Excerpt taken from Alan Cohen's meditation book, A Deep Breath of Life.
"I heard about a man who lived in Kansas all of his life and had never traveled more than a few hundred miles from his home. When Joseph was 85 years old, he took a trip to Oregon and saw the ocean for the first time. Joseph stood on the rugged, windswept beach for a long time, breathing deeply and contemplating its majesty. Then he walked back to his friend and told him, “I had no idea it would be this beautiful. I had to see it to know it. ”
Many of us have lived for a long time in a world much smaller than the one that is available to us. We tread the familiar path, settle into routine relationships, and find security in the known. But to settle for what has been is to miss out on what could be.

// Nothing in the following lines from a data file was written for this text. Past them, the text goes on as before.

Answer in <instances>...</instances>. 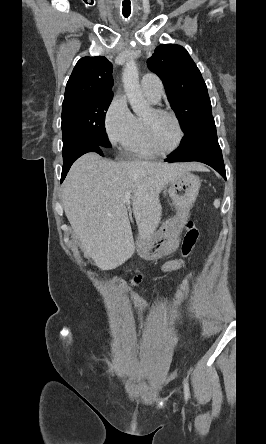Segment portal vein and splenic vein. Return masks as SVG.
Returning a JSON list of instances; mask_svg holds the SVG:
<instances>
[{
	"label": "portal vein and splenic vein",
	"mask_w": 266,
	"mask_h": 444,
	"mask_svg": "<svg viewBox=\"0 0 266 444\" xmlns=\"http://www.w3.org/2000/svg\"><path fill=\"white\" fill-rule=\"evenodd\" d=\"M130 195H131V193L129 191H126V193H125V202H127V203L131 202Z\"/></svg>",
	"instance_id": "obj_1"
}]
</instances>
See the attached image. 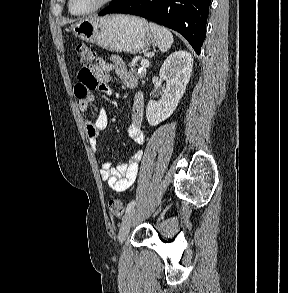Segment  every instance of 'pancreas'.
I'll return each instance as SVG.
<instances>
[{"instance_id":"pancreas-1","label":"pancreas","mask_w":288,"mask_h":293,"mask_svg":"<svg viewBox=\"0 0 288 293\" xmlns=\"http://www.w3.org/2000/svg\"><path fill=\"white\" fill-rule=\"evenodd\" d=\"M128 66L130 67L131 72L136 75V77L143 78L145 76V74H146V67H143L139 71L135 62L128 63Z\"/></svg>"}]
</instances>
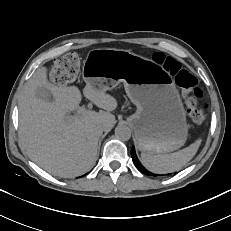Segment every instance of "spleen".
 <instances>
[{
	"label": "spleen",
	"instance_id": "3e777b00",
	"mask_svg": "<svg viewBox=\"0 0 231 231\" xmlns=\"http://www.w3.org/2000/svg\"><path fill=\"white\" fill-rule=\"evenodd\" d=\"M201 139L195 141L190 146L170 154L152 155L141 153L143 165L150 171L159 174L171 173L181 170L196 154Z\"/></svg>",
	"mask_w": 231,
	"mask_h": 231
}]
</instances>
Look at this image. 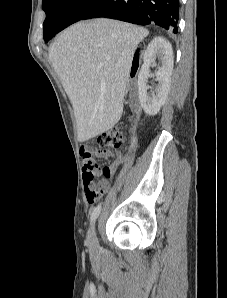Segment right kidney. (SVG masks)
I'll list each match as a JSON object with an SVG mask.
<instances>
[{
  "label": "right kidney",
  "mask_w": 227,
  "mask_h": 298,
  "mask_svg": "<svg viewBox=\"0 0 227 298\" xmlns=\"http://www.w3.org/2000/svg\"><path fill=\"white\" fill-rule=\"evenodd\" d=\"M158 58L161 66L158 67L156 79L159 82L152 96L147 94V80L151 76L150 66ZM143 65L138 74V97L140 104L149 116L156 115L167 98L171 74L173 71L174 57L172 46L163 37L154 38L148 45L144 56Z\"/></svg>",
  "instance_id": "ca27d5eb"
}]
</instances>
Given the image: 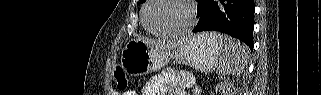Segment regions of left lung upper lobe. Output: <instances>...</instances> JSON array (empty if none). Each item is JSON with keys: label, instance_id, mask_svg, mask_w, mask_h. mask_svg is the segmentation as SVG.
<instances>
[{"label": "left lung upper lobe", "instance_id": "1", "mask_svg": "<svg viewBox=\"0 0 321 95\" xmlns=\"http://www.w3.org/2000/svg\"><path fill=\"white\" fill-rule=\"evenodd\" d=\"M140 1V3H144L146 0H139Z\"/></svg>", "mask_w": 321, "mask_h": 95}]
</instances>
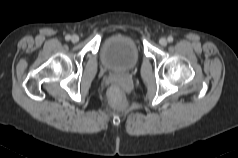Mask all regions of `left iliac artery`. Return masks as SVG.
Listing matches in <instances>:
<instances>
[{
    "label": "left iliac artery",
    "instance_id": "1",
    "mask_svg": "<svg viewBox=\"0 0 238 158\" xmlns=\"http://www.w3.org/2000/svg\"><path fill=\"white\" fill-rule=\"evenodd\" d=\"M168 42H173V37L172 36L168 37Z\"/></svg>",
    "mask_w": 238,
    "mask_h": 158
}]
</instances>
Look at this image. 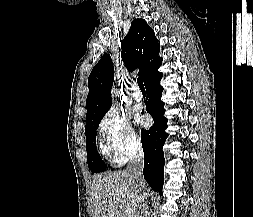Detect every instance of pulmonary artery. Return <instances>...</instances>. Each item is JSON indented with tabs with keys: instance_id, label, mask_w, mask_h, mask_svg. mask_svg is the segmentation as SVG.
Here are the masks:
<instances>
[{
	"instance_id": "1",
	"label": "pulmonary artery",
	"mask_w": 253,
	"mask_h": 217,
	"mask_svg": "<svg viewBox=\"0 0 253 217\" xmlns=\"http://www.w3.org/2000/svg\"><path fill=\"white\" fill-rule=\"evenodd\" d=\"M132 97L136 100V101H141L143 99V94L142 92L138 89L137 85L134 84L132 87Z\"/></svg>"
}]
</instances>
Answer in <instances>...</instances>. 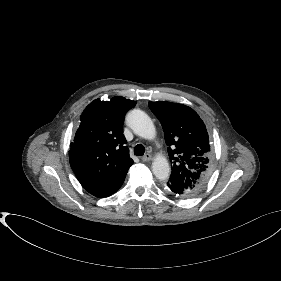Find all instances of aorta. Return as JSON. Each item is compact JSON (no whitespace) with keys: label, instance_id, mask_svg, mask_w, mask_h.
I'll use <instances>...</instances> for the list:
<instances>
[{"label":"aorta","instance_id":"1","mask_svg":"<svg viewBox=\"0 0 281 281\" xmlns=\"http://www.w3.org/2000/svg\"><path fill=\"white\" fill-rule=\"evenodd\" d=\"M127 125L133 132L145 139H153L156 135L155 126L151 118L142 110H131L126 117ZM152 171L156 178L165 180L170 175V166L164 156H158L152 163Z\"/></svg>","mask_w":281,"mask_h":281}]
</instances>
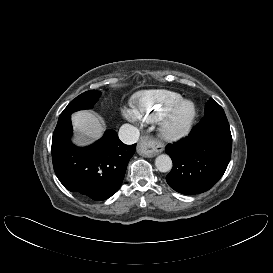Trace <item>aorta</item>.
<instances>
[{
    "label": "aorta",
    "mask_w": 273,
    "mask_h": 273,
    "mask_svg": "<svg viewBox=\"0 0 273 273\" xmlns=\"http://www.w3.org/2000/svg\"><path fill=\"white\" fill-rule=\"evenodd\" d=\"M155 166L157 170L160 172H163V173L168 172L172 168V160L168 155L161 154L156 157Z\"/></svg>",
    "instance_id": "762f6f07"
}]
</instances>
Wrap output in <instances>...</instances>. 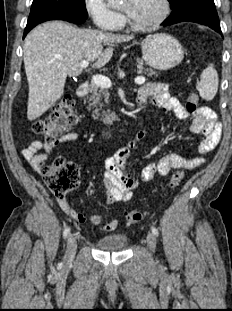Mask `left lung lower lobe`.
I'll return each instance as SVG.
<instances>
[{
  "mask_svg": "<svg viewBox=\"0 0 232 311\" xmlns=\"http://www.w3.org/2000/svg\"><path fill=\"white\" fill-rule=\"evenodd\" d=\"M184 21L203 24L222 33L213 0H181L172 7V13L161 25L167 26Z\"/></svg>",
  "mask_w": 232,
  "mask_h": 311,
  "instance_id": "left-lung-lower-lobe-1",
  "label": "left lung lower lobe"
}]
</instances>
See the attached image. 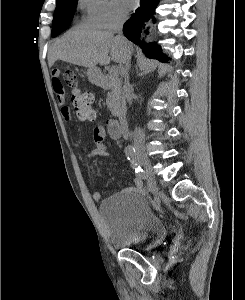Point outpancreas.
Returning <instances> with one entry per match:
<instances>
[{"instance_id":"pancreas-1","label":"pancreas","mask_w":245,"mask_h":300,"mask_svg":"<svg viewBox=\"0 0 245 300\" xmlns=\"http://www.w3.org/2000/svg\"><path fill=\"white\" fill-rule=\"evenodd\" d=\"M107 78L111 91L107 95V105L113 115H118L126 110L125 91L119 73H109Z\"/></svg>"}]
</instances>
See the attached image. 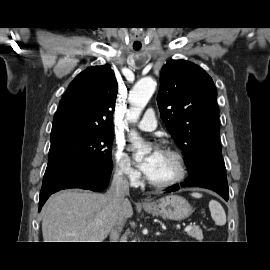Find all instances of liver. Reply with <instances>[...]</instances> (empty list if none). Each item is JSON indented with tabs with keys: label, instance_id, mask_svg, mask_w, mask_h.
Listing matches in <instances>:
<instances>
[{
	"label": "liver",
	"instance_id": "obj_1",
	"mask_svg": "<svg viewBox=\"0 0 270 270\" xmlns=\"http://www.w3.org/2000/svg\"><path fill=\"white\" fill-rule=\"evenodd\" d=\"M132 215L128 199L119 212L108 193L64 190L50 197L43 209V239L44 242H103L118 221H126Z\"/></svg>",
	"mask_w": 270,
	"mask_h": 270
}]
</instances>
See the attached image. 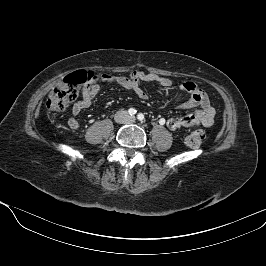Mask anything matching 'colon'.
I'll list each match as a JSON object with an SVG mask.
<instances>
[{
    "instance_id": "obj_1",
    "label": "colon",
    "mask_w": 266,
    "mask_h": 266,
    "mask_svg": "<svg viewBox=\"0 0 266 266\" xmlns=\"http://www.w3.org/2000/svg\"><path fill=\"white\" fill-rule=\"evenodd\" d=\"M96 75L91 71H76L66 76L63 81L49 94L46 107L51 113L64 110L82 94L83 89L95 79ZM205 138L203 130L192 131L185 140L189 148L196 149L201 146Z\"/></svg>"
}]
</instances>
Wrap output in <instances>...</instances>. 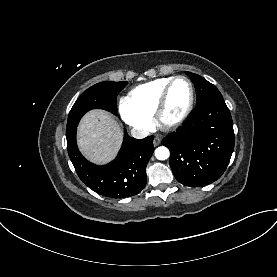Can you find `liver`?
Wrapping results in <instances>:
<instances>
[{
    "label": "liver",
    "mask_w": 277,
    "mask_h": 277,
    "mask_svg": "<svg viewBox=\"0 0 277 277\" xmlns=\"http://www.w3.org/2000/svg\"><path fill=\"white\" fill-rule=\"evenodd\" d=\"M78 146L91 162L106 164L117 154L122 143V130L105 111L92 110L78 127Z\"/></svg>",
    "instance_id": "6515ba94"
}]
</instances>
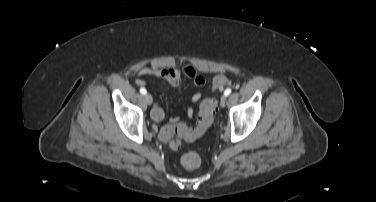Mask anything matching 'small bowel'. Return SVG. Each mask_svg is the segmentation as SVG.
I'll return each mask as SVG.
<instances>
[{
	"label": "small bowel",
	"mask_w": 376,
	"mask_h": 202,
	"mask_svg": "<svg viewBox=\"0 0 376 202\" xmlns=\"http://www.w3.org/2000/svg\"><path fill=\"white\" fill-rule=\"evenodd\" d=\"M139 78L136 79V84L138 86H145L146 81L143 77L154 76L158 78L165 79L173 87H179L182 82V77H188L192 79L195 86V92L191 96L193 102H197L201 98V90L205 84V79L200 76L196 70L191 66H184L182 69L177 68H162V67H152V68H142L138 71ZM143 88V87H141ZM187 117H193L194 109L188 108L186 110ZM164 111L161 106L155 102L151 108V117L156 122H161L164 119ZM170 122L172 124H177L180 122L178 117H171Z\"/></svg>",
	"instance_id": "small-bowel-1"
}]
</instances>
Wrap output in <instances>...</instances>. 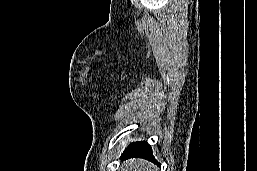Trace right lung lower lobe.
<instances>
[{"label": "right lung lower lobe", "mask_w": 257, "mask_h": 171, "mask_svg": "<svg viewBox=\"0 0 257 171\" xmlns=\"http://www.w3.org/2000/svg\"><path fill=\"white\" fill-rule=\"evenodd\" d=\"M122 157L125 159L132 157L145 158L160 166L152 154L150 145L146 141L131 143L123 152Z\"/></svg>", "instance_id": "right-lung-lower-lobe-1"}]
</instances>
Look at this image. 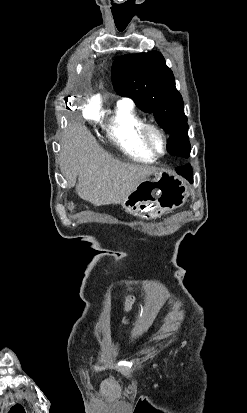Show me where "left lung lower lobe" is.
Listing matches in <instances>:
<instances>
[{
	"label": "left lung lower lobe",
	"instance_id": "left-lung-lower-lobe-1",
	"mask_svg": "<svg viewBox=\"0 0 247 413\" xmlns=\"http://www.w3.org/2000/svg\"><path fill=\"white\" fill-rule=\"evenodd\" d=\"M176 172L185 177L190 183L193 182V172L192 167L190 165L178 167L176 169Z\"/></svg>",
	"mask_w": 247,
	"mask_h": 413
}]
</instances>
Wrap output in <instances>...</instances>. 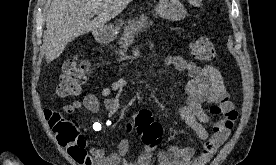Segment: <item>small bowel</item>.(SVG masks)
I'll return each instance as SVG.
<instances>
[{
  "mask_svg": "<svg viewBox=\"0 0 276 165\" xmlns=\"http://www.w3.org/2000/svg\"><path fill=\"white\" fill-rule=\"evenodd\" d=\"M165 66L173 67L177 71L185 72L189 77L184 88L185 102L180 108V117L203 141L204 145L198 155H194L191 148L171 147L161 150L157 156L158 165H207L216 151L229 137L233 125L238 117L224 85L220 71L212 65L200 66L181 56H169ZM126 88V81L118 79L102 88L100 94L104 98L103 105L109 118L104 122H94L91 128L100 131L112 124L111 117L120 108V100ZM85 108L88 112L96 114L100 109L98 97L88 93L82 100H75L65 105L64 114L71 115L75 111ZM53 112L45 111V116ZM209 115L219 116L220 119L213 123V133L208 135L204 123L210 121ZM76 121V120H75ZM77 122V121H76ZM82 145L66 146L69 154L78 165H152L153 149L145 146L137 160L126 158L130 144L127 139L119 141L114 152H107L103 148L87 149V142L82 136Z\"/></svg>",
  "mask_w": 276,
  "mask_h": 165,
  "instance_id": "1",
  "label": "small bowel"
}]
</instances>
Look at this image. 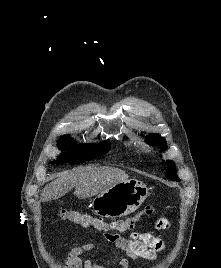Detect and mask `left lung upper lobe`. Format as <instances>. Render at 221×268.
Listing matches in <instances>:
<instances>
[{
	"mask_svg": "<svg viewBox=\"0 0 221 268\" xmlns=\"http://www.w3.org/2000/svg\"><path fill=\"white\" fill-rule=\"evenodd\" d=\"M158 138V134H150L147 137L148 143L153 144L156 139ZM157 144L160 148H165L166 147V142L163 138H159L157 141ZM166 164L168 165L167 172H166V177L170 179H174L176 181H179L180 179L178 176L175 174V163L171 160L166 161Z\"/></svg>",
	"mask_w": 221,
	"mask_h": 268,
	"instance_id": "obj_1",
	"label": "left lung upper lobe"
}]
</instances>
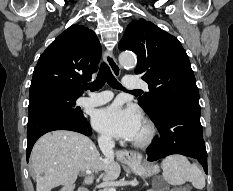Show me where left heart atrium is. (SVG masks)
<instances>
[{
  "label": "left heart atrium",
  "mask_w": 233,
  "mask_h": 191,
  "mask_svg": "<svg viewBox=\"0 0 233 191\" xmlns=\"http://www.w3.org/2000/svg\"><path fill=\"white\" fill-rule=\"evenodd\" d=\"M92 123L96 130L114 138L134 140L143 122L139 111L113 103L97 110Z\"/></svg>",
  "instance_id": "39dd6f15"
}]
</instances>
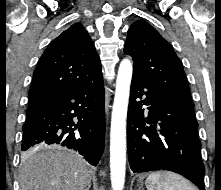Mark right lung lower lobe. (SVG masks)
Segmentation results:
<instances>
[{"instance_id": "obj_1", "label": "right lung lower lobe", "mask_w": 221, "mask_h": 190, "mask_svg": "<svg viewBox=\"0 0 221 190\" xmlns=\"http://www.w3.org/2000/svg\"><path fill=\"white\" fill-rule=\"evenodd\" d=\"M105 94L102 74L28 106L21 149L54 144L76 150L96 166L104 151Z\"/></svg>"}]
</instances>
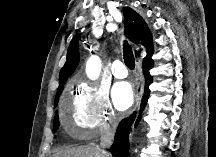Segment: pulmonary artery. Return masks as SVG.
<instances>
[{
    "label": "pulmonary artery",
    "mask_w": 216,
    "mask_h": 157,
    "mask_svg": "<svg viewBox=\"0 0 216 157\" xmlns=\"http://www.w3.org/2000/svg\"><path fill=\"white\" fill-rule=\"evenodd\" d=\"M111 70L116 78H125L128 74L125 64L120 60H115L112 63Z\"/></svg>",
    "instance_id": "1"
}]
</instances>
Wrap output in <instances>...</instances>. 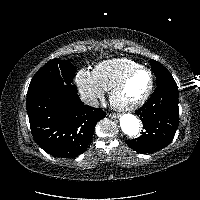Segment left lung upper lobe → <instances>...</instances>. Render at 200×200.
Listing matches in <instances>:
<instances>
[{
    "mask_svg": "<svg viewBox=\"0 0 200 200\" xmlns=\"http://www.w3.org/2000/svg\"><path fill=\"white\" fill-rule=\"evenodd\" d=\"M151 66L157 78V86L162 84L176 85L174 78L162 64L155 60H151Z\"/></svg>",
    "mask_w": 200,
    "mask_h": 200,
    "instance_id": "1",
    "label": "left lung upper lobe"
}]
</instances>
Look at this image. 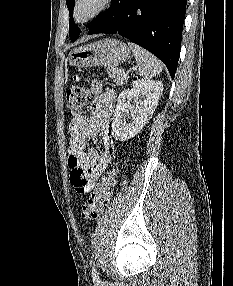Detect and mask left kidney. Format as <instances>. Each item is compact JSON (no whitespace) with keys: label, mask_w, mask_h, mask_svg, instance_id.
<instances>
[{"label":"left kidney","mask_w":233,"mask_h":286,"mask_svg":"<svg viewBox=\"0 0 233 286\" xmlns=\"http://www.w3.org/2000/svg\"><path fill=\"white\" fill-rule=\"evenodd\" d=\"M162 92L161 81L146 79L136 80L132 83L131 89L122 91L113 116L112 136L116 140L126 141L137 135L154 113ZM129 112L132 115L128 123L125 116Z\"/></svg>","instance_id":"left-kidney-1"}]
</instances>
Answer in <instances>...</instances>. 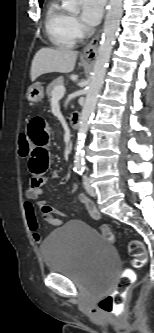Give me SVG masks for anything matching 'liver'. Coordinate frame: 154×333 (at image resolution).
I'll return each instance as SVG.
<instances>
[{
    "label": "liver",
    "instance_id": "obj_1",
    "mask_svg": "<svg viewBox=\"0 0 154 333\" xmlns=\"http://www.w3.org/2000/svg\"><path fill=\"white\" fill-rule=\"evenodd\" d=\"M78 52L66 47L42 48L34 56L31 80L47 73H69L74 70Z\"/></svg>",
    "mask_w": 154,
    "mask_h": 333
}]
</instances>
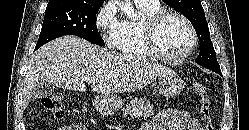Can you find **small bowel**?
Returning a JSON list of instances; mask_svg holds the SVG:
<instances>
[{
  "label": "small bowel",
  "instance_id": "1",
  "mask_svg": "<svg viewBox=\"0 0 249 130\" xmlns=\"http://www.w3.org/2000/svg\"><path fill=\"white\" fill-rule=\"evenodd\" d=\"M59 130H89L82 124L65 125ZM141 130H202L199 122L187 111L167 110L158 113L152 122Z\"/></svg>",
  "mask_w": 249,
  "mask_h": 130
}]
</instances>
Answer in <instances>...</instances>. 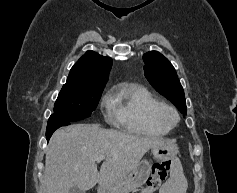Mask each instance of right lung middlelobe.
Returning a JSON list of instances; mask_svg holds the SVG:
<instances>
[{"label": "right lung middle lobe", "mask_w": 237, "mask_h": 193, "mask_svg": "<svg viewBox=\"0 0 237 193\" xmlns=\"http://www.w3.org/2000/svg\"><path fill=\"white\" fill-rule=\"evenodd\" d=\"M103 88L64 84L51 117L71 122L90 117L98 105Z\"/></svg>", "instance_id": "obj_1"}]
</instances>
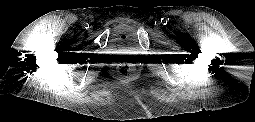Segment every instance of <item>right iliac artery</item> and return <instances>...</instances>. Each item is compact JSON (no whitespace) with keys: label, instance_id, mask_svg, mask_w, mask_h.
Instances as JSON below:
<instances>
[{"label":"right iliac artery","instance_id":"1","mask_svg":"<svg viewBox=\"0 0 255 122\" xmlns=\"http://www.w3.org/2000/svg\"><path fill=\"white\" fill-rule=\"evenodd\" d=\"M83 27H84L85 29H88V28H89V24H88V23H84V24H83Z\"/></svg>","mask_w":255,"mask_h":122}]
</instances>
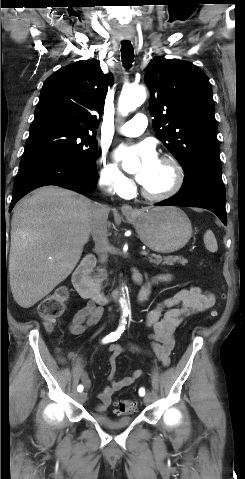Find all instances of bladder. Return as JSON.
Returning <instances> with one entry per match:
<instances>
[{"label":"bladder","mask_w":245,"mask_h":479,"mask_svg":"<svg viewBox=\"0 0 245 479\" xmlns=\"http://www.w3.org/2000/svg\"><path fill=\"white\" fill-rule=\"evenodd\" d=\"M91 417L96 423L108 429H121L130 425L133 421L131 416L113 418L108 415L93 414Z\"/></svg>","instance_id":"obj_1"}]
</instances>
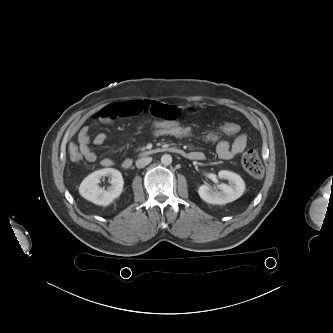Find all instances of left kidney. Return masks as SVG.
Here are the masks:
<instances>
[{
	"mask_svg": "<svg viewBox=\"0 0 333 333\" xmlns=\"http://www.w3.org/2000/svg\"><path fill=\"white\" fill-rule=\"evenodd\" d=\"M218 176L228 180V184L222 183L216 190L209 185H201L198 188V194L202 200L210 204L223 205L240 198L245 190L243 179L236 173L221 170Z\"/></svg>",
	"mask_w": 333,
	"mask_h": 333,
	"instance_id": "1",
	"label": "left kidney"
}]
</instances>
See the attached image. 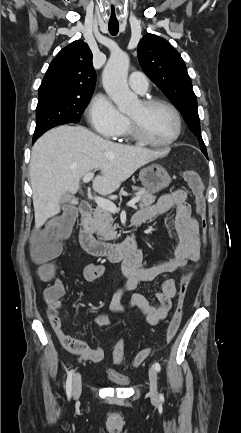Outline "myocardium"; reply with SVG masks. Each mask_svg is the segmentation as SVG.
<instances>
[{
	"label": "myocardium",
	"mask_w": 241,
	"mask_h": 433,
	"mask_svg": "<svg viewBox=\"0 0 241 433\" xmlns=\"http://www.w3.org/2000/svg\"><path fill=\"white\" fill-rule=\"evenodd\" d=\"M141 104L145 108H153L156 106H163L168 108L175 117L176 132L173 135V137L167 141L164 142L153 141L144 134V132L140 129V127L136 124V122L131 117H128L129 128L133 138L142 144L153 146V147H167L174 144L179 139L182 133V118L178 109L170 102L163 99H157V98L144 99L141 101Z\"/></svg>",
	"instance_id": "myocardium-1"
}]
</instances>
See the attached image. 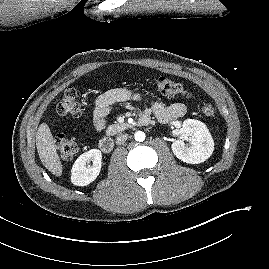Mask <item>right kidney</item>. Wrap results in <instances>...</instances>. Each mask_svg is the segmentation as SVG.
Instances as JSON below:
<instances>
[{"label": "right kidney", "instance_id": "obj_1", "mask_svg": "<svg viewBox=\"0 0 269 269\" xmlns=\"http://www.w3.org/2000/svg\"><path fill=\"white\" fill-rule=\"evenodd\" d=\"M101 160L102 153L99 149H91L81 154L72 166L71 182L76 186L89 185L100 173Z\"/></svg>", "mask_w": 269, "mask_h": 269}]
</instances>
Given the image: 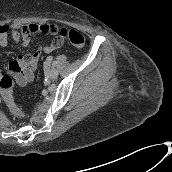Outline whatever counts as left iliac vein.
Returning a JSON list of instances; mask_svg holds the SVG:
<instances>
[{
    "label": "left iliac vein",
    "mask_w": 172,
    "mask_h": 172,
    "mask_svg": "<svg viewBox=\"0 0 172 172\" xmlns=\"http://www.w3.org/2000/svg\"><path fill=\"white\" fill-rule=\"evenodd\" d=\"M45 68L47 69L48 78H50L51 80L57 79L58 71L55 68L49 69V63L48 62L45 63Z\"/></svg>",
    "instance_id": "left-iliac-vein-1"
}]
</instances>
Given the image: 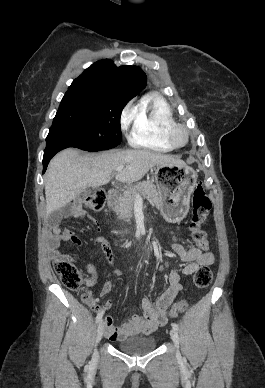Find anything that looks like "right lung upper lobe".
<instances>
[{"label": "right lung upper lobe", "instance_id": "1", "mask_svg": "<svg viewBox=\"0 0 265 388\" xmlns=\"http://www.w3.org/2000/svg\"><path fill=\"white\" fill-rule=\"evenodd\" d=\"M147 83L145 73L136 66L116 67L111 60L92 64L76 78L67 93H105L136 96Z\"/></svg>", "mask_w": 265, "mask_h": 388}]
</instances>
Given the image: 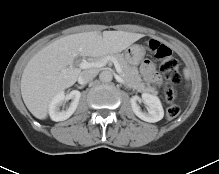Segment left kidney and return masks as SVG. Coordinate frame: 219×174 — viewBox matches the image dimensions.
I'll return each mask as SVG.
<instances>
[{"label":"left kidney","mask_w":219,"mask_h":174,"mask_svg":"<svg viewBox=\"0 0 219 174\" xmlns=\"http://www.w3.org/2000/svg\"><path fill=\"white\" fill-rule=\"evenodd\" d=\"M139 97L133 96L130 99L131 107L137 117L146 122L154 123L160 121L164 116V110L160 99L149 93L142 94V101L147 105V112H142L137 104Z\"/></svg>","instance_id":"1"}]
</instances>
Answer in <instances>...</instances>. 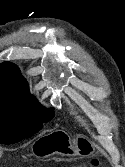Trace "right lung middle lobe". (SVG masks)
Wrapping results in <instances>:
<instances>
[{"label":"right lung middle lobe","mask_w":125,"mask_h":167,"mask_svg":"<svg viewBox=\"0 0 125 167\" xmlns=\"http://www.w3.org/2000/svg\"><path fill=\"white\" fill-rule=\"evenodd\" d=\"M54 116L33 98L0 96V143L13 144L32 136Z\"/></svg>","instance_id":"1"}]
</instances>
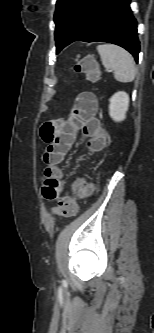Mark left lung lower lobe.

Imagine that there is an entire unexplored world available to you if you were to reach even a little bit beyond the familiar. If you open your consciousness, the universe will rush to show you what is truly there.
When I first stepped onto the beach in Hawaii, I was moved to tears. The rugged green mountains towered over the azure sea as the warm waters lapped over my bare feet and washed away years of East Coast insanity. Everything I beheld spoke of beauty, aliveness, and abundance. I had no idea that such riches existed on the planet. Egotistically, I believed that I had seen most of what there was to see and knew what was available. But I didn’t. What I thought was available was only a small portion of the good that awaited.
There is an entire unseen ocean waiting for you to explore."